Widgets Magazine

When Naseer was brutally attacked and Om saved his life

The story of two poster boys of Indian Parallel Cinema

Author Sushobhit Saktawat
There are many layers of the friendship of Naseeruddin Shah and Om Puri. Both of these lived through the days of misery and hardships. Both dreamt together and lived their dreams together too. Both went on to become the poster boys of Indian Parallel Cinema. Their personal bonding has many dimensions. They both have been a part of a historical narrative, an art movement, which had unfolded in India some four dacades ago.
Nasser and Om both hail from middle class families. They were no prince charming. In those days, it could not have been even imagined that people with such ordinary features can become heroes in Hindi films. But thanks to the parallel cinema movement, unleashed by the likes of Mrinal Sen, M.S. Sathyu, and Govind Nihlani, they found their feet in Mumbai and created a niche for themselves, a great legacy for the posterity.
They studied in National School of Drama in Delhi together. Then they both joined Film and Television institute in Pune. Naseer got his break (“Nishant”, 1975) ahead of Om but once there, Naseer tried his best to make way for Om too. Naseer was immediately appreciated as an actor, Om took time to warm up, however as soon as he started getting his chances, there was no looking back for him.
In his autobiography “And Then One Day”, Naseer has been brutally honest about himself as well as others, but in the book he always referred to Om with affection. He even went on to say that Om have been an inspiration for him. In NSD, it was Om who was thought to be more accomplished actor than Naseer and this had prompted Naseer to work harder on himself. In FTII, Naseer had lead a student’s protest against then chairman Girish Karnad, and Om had dedicatedly stood by his side.
Not many people know that during the shooting of Manthan, a brutal attack was led onto Naseer. The attacker was an another actor Rajendra Jaspal, who had worked earlier in “Arvind Desai ki Ajab Dastaan.” Om was by his side when this particular incident happened. He took him to hospital and looked after him. Naseer says that if Om was not there on that day, then he probably would not have survived.
Initially Om would only get minor roles. Even in films of Naseer like “Sparsh”, “Albert Pinto”, “Paar”, “Bhavani Bhavai” etc he played little hand. But in “Aakrosh”, Om’s still minor performance compared to Naseer caught eye of everybody.
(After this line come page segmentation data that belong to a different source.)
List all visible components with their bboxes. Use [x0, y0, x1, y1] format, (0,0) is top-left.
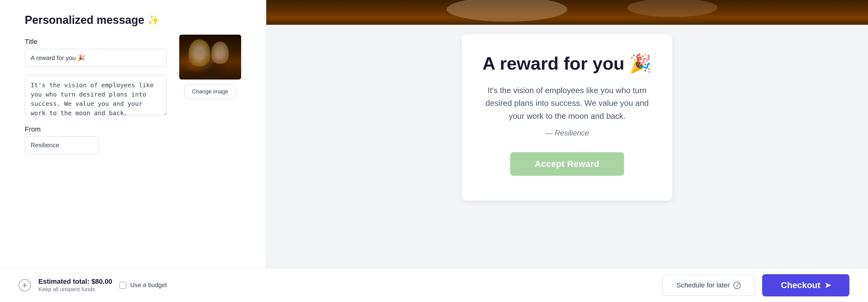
checkout-button[interactable]: Checkout ➤	[762, 274, 849, 296]
from-label: From	[25, 125, 167, 133]
from-input[interactable]	[25, 136, 99, 154]
budget-checkbox-group: Use a budget	[120, 281, 167, 289]
bottom-bar: + Estimated total: $80.00 Keep all unspe…	[0, 268, 868, 302]
reward-title: A reward for you 🎉	[483, 53, 652, 74]
title-group: Title	[25, 38, 167, 67]
message-input[interactable]: It's the vision of employees like you wh…	[25, 75, 167, 115]
form-fields: Title It's the vision of employees like …	[25, 38, 167, 163]
accept-reward-button[interactable]: Accept Reward	[510, 152, 624, 176]
right-panel: A reward for you 🎉 It's the vision of em…	[266, 0, 868, 268]
image-container: Change image	[179, 35, 241, 99]
bottom-right: Schedule for later Checkout ➤	[662, 274, 849, 296]
clock-icon	[733, 281, 741, 289]
left-panel: Personalized message ✨ Title It's the vi…	[0, 0, 266, 268]
from-group: From	[25, 125, 167, 154]
image-section: Title It's the vision of employees like …	[25, 38, 241, 163]
schedule-for-later-button[interactable]: Schedule for later	[662, 275, 755, 296]
use-budget-label: Use a budget	[130, 281, 167, 289]
reward-from: — Resilience	[545, 129, 589, 137]
office-scene-graphic	[179, 35, 241, 79]
message-group: It's the vision of employees like you wh…	[25, 75, 167, 116]
use-budget-checkbox[interactable]	[120, 282, 126, 289]
section-title: Personalized message ✨	[25, 13, 241, 27]
preview-image	[179, 35, 241, 79]
title-input[interactable]	[25, 49, 167, 67]
sparkle-icon: ✨	[147, 14, 160, 26]
schedule-label: Schedule for later	[676, 281, 730, 289]
change-image-button[interactable]: Change image	[184, 85, 236, 99]
arrow-right-icon: ➤	[825, 281, 831, 290]
reward-card: A reward for you 🎉 It's the vision of em…	[462, 34, 672, 201]
plus-icon[interactable]: +	[19, 279, 31, 292]
checkout-label: Checkout	[781, 280, 820, 290]
bottom-left: + Estimated total: $80.00 Keep all unspe…	[19, 277, 650, 293]
right-top-image	[266, 0, 868, 25]
section-title-text: Personalized message	[25, 13, 144, 27]
reward-message: It's the vision of employees like you wh…	[480, 84, 654, 123]
title-label: Title	[25, 38, 167, 46]
estimated-total: Estimated total: $80.00 Keep all unspent…	[38, 277, 112, 293]
estimated-sublabel: Keep all unspent funds	[38, 286, 112, 293]
estimated-total-label: Estimated total: $80.00	[38, 277, 112, 286]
This culminated in “Ardh Satya”, where Om got the role of lifetime. Now Om was main lead and Naseer was playing a little part. There is a scene in the film, where Om is seen paying bills of Naseer. This seems to have a symbolic value. We can say that in “Ardh Satya”, Om got himself out of debt of Naseer and went on to become the central figure of parallel cinema himself, since by that time Naseer was more keen to work for mainstream cinema.
From 1980 to 1985, there was a phase when the National Award for best actor was constantly shared by Naseer and Om. Naseer won it for “Sparsh” and “Paar”, Om won it for “Ardh Satya” and “Arohan.” Who knows during those days these two would have sit together and remembered the good old days of NSD and FTII. Naseer is indeed a superior actor between two, but Om had an acid intensity about him which could not be matched by anyone else. In many ways these two were complimentary to each other. Now when we have lost Om forever, it would be hard to imagine how solitary Naseer must be feeling today.